John Hult, South Dakota Searchlight
A Fulton-area farmer will have a chance to argue that a federally designated wetland on his property is actually regular farm ground thanks to a recent U.S. Supreme Court decision.
The case will be one of the first in the nation to be re-examined as a result of Loper Bright Enterprises vs. Raimondo.
The ruling overturned what was known as the Chevron rule, which required courts to defer to federal agencies in their interpretation of ambiguous federal laws and the rules written to enforce them.
The decision could have far-reaching implications for the right of citizens or companies to challenge agency authority and conclusions in court. Many in the farm and ranch community see particularly pointed impacts in South Dakota, as agricultural operations are heavily influenced by federal rules on crop insurance, conservation payments or wetland determinations.
Arlen Foster first attempted to challenge federal authority in 2011.
The Hanson County farmer sued the U.S. Department of Agriculture’s Natural Resources Conservation Service (NRCS) over its determination that an area of his property was a wetland.
Farmers can’t use drain tile or ditches to make federally designated wetlands more easily farmable without losing access to USDA supports like crop insurance.
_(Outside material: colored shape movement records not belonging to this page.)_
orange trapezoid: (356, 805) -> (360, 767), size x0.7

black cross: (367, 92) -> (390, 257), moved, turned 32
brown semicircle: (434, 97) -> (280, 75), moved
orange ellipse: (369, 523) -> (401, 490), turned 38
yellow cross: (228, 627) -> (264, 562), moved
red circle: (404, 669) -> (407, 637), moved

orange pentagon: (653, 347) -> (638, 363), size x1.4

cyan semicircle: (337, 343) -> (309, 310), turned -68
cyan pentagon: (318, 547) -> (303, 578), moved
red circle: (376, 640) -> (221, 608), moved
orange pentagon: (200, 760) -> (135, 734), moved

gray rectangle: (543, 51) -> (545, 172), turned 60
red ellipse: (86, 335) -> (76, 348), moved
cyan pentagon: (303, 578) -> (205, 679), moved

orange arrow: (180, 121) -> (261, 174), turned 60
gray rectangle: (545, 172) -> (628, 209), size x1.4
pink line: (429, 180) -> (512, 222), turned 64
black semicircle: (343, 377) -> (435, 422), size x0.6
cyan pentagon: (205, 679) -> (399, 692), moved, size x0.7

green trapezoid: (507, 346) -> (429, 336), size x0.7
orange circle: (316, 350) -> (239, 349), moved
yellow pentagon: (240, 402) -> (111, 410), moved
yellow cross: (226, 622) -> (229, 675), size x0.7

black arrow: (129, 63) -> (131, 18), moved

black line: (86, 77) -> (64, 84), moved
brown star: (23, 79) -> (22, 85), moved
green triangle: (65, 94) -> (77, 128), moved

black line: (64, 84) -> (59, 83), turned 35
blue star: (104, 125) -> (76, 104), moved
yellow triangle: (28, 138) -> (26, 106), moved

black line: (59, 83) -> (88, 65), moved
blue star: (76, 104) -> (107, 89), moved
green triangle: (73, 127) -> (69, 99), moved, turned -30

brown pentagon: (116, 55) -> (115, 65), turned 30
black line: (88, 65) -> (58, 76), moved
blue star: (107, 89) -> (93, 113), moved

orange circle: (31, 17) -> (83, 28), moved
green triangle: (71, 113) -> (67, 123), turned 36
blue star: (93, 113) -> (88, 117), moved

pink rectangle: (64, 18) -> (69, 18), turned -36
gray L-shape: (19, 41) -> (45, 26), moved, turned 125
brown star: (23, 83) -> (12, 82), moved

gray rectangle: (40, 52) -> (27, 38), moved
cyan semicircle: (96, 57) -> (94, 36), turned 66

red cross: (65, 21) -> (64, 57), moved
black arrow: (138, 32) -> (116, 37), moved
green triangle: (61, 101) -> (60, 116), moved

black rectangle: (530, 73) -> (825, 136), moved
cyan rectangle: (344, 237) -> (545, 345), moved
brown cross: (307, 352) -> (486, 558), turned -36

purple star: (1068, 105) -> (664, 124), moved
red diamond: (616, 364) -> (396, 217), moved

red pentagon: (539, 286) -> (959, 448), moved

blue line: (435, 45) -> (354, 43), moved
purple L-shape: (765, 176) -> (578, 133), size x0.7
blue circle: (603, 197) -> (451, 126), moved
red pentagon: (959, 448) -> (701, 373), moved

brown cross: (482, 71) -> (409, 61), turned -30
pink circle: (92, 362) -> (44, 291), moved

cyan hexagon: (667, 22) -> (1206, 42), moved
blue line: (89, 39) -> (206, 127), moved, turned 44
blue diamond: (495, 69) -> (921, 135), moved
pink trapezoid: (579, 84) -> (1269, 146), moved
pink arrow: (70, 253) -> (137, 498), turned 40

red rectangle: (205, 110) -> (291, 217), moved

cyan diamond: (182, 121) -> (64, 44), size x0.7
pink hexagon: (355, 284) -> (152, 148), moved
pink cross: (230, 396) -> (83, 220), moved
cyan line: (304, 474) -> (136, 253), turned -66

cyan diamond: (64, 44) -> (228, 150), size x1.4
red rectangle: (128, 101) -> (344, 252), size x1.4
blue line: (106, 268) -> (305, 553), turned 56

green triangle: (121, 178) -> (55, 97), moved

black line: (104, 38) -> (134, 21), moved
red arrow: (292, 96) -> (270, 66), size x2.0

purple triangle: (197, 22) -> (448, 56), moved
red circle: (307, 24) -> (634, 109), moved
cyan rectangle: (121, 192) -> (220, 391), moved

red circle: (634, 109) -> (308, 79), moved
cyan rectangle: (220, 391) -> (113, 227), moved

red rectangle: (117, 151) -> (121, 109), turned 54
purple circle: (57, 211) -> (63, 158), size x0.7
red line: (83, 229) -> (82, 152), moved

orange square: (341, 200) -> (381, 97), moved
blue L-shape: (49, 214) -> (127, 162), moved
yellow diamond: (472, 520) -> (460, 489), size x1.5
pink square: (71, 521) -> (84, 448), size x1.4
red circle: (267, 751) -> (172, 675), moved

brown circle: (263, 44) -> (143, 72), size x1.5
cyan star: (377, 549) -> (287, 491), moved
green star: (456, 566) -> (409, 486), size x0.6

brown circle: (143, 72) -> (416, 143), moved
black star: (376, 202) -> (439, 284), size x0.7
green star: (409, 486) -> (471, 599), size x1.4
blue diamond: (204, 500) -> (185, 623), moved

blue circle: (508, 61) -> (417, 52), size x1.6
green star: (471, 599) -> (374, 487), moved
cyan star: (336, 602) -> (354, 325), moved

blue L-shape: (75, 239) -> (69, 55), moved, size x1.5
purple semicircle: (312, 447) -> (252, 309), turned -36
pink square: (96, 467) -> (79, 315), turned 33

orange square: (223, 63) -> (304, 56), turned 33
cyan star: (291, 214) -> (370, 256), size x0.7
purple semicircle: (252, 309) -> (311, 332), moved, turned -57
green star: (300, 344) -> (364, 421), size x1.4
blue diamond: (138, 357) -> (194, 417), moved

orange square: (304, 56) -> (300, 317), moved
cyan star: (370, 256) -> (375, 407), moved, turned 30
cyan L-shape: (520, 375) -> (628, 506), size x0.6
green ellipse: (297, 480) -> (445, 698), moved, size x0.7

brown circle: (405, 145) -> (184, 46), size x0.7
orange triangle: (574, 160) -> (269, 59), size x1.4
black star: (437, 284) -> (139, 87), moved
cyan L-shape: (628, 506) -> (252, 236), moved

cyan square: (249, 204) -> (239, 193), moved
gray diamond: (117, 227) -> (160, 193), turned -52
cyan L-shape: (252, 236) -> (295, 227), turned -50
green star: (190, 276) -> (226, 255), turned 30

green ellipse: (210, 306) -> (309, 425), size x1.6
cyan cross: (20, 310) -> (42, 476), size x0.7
Wetlands created through human-led development — in other words, land that wasn’t wet until something was done to nearby land to alter drainage patterns — can be drained without losing access to USDA programs.
The NRCS first determined that 0.8 acres on Foster’s property are a wetland in 2004. In 2008, Foster asked for a review, and NRCS again ruled it a wetland in 2011.
At his initial hearing with an administrative law judge, Foster argued that the “puddle” on his property only shows up in very wet years, and only because his father planted a belt of trees to prevent erosion in 1936. It’s the trees and not nature, he argues, that created what NRCS calls a wetland.
“At the time it was developed, the tree belt was a conservation measure encouraged by the then-recently established Soil Conservation Service, which is the Defendant agency now titled the Natural Resources Conservation Service,” Foster’s lawyers would later write in a complaint against the NRCS.
The puddle only appears briefly, Foster argues, and as a direct result of the tree belt’s capture of snow and slowdown of other moisture. In half the years, the disputed spot and the area around it don’t drain quickly enough for planting, taking about two acres on the 44-acre field out of production. That’s why he wants to drain it.
In 2011, an administrative law judge said Foster hadn’t presented proof that the ephemeral wetlands were created by the tree planting and not natural.
Foster hired experts and attempted to get a new determination in 2017 and 2020, hoping to add new information from his experts. But the NRCS declined to review its determination, citing a rule it had written on eligibility for a new determination.
That’s when the conservative-leaning Pacific Legal Foundation took up Foster’s cause. He filed a lawsuit and made it to the Eighth Circuit Court of Appeals, which deferred to NRCS under the Chevron rule.
“He was just trying to get them to look at the evidence, because the first time they told him there wasn’t any,” said Jeffrey McCoy, the lawyer with the Pacific Legal Foundation who represents Foster.
After the Loper Bright decision’s release, the Supreme Court listed Foster’s case as one that would need a new hearing before the appeals court. It’s one of at least nine cases that will reopen as a result of the decision. Foster had filed for a writ of certiorari at the Eighth Circuit, asking for a review of his case in light of the then-pending Loper Bright decision.
McCoy told South Dakota Searchlight that the court could finally decide if Foster is owed a chance at a new wetlands determination.
“It doesn’t necessarily mean he’s going to get his way,” McCoy said.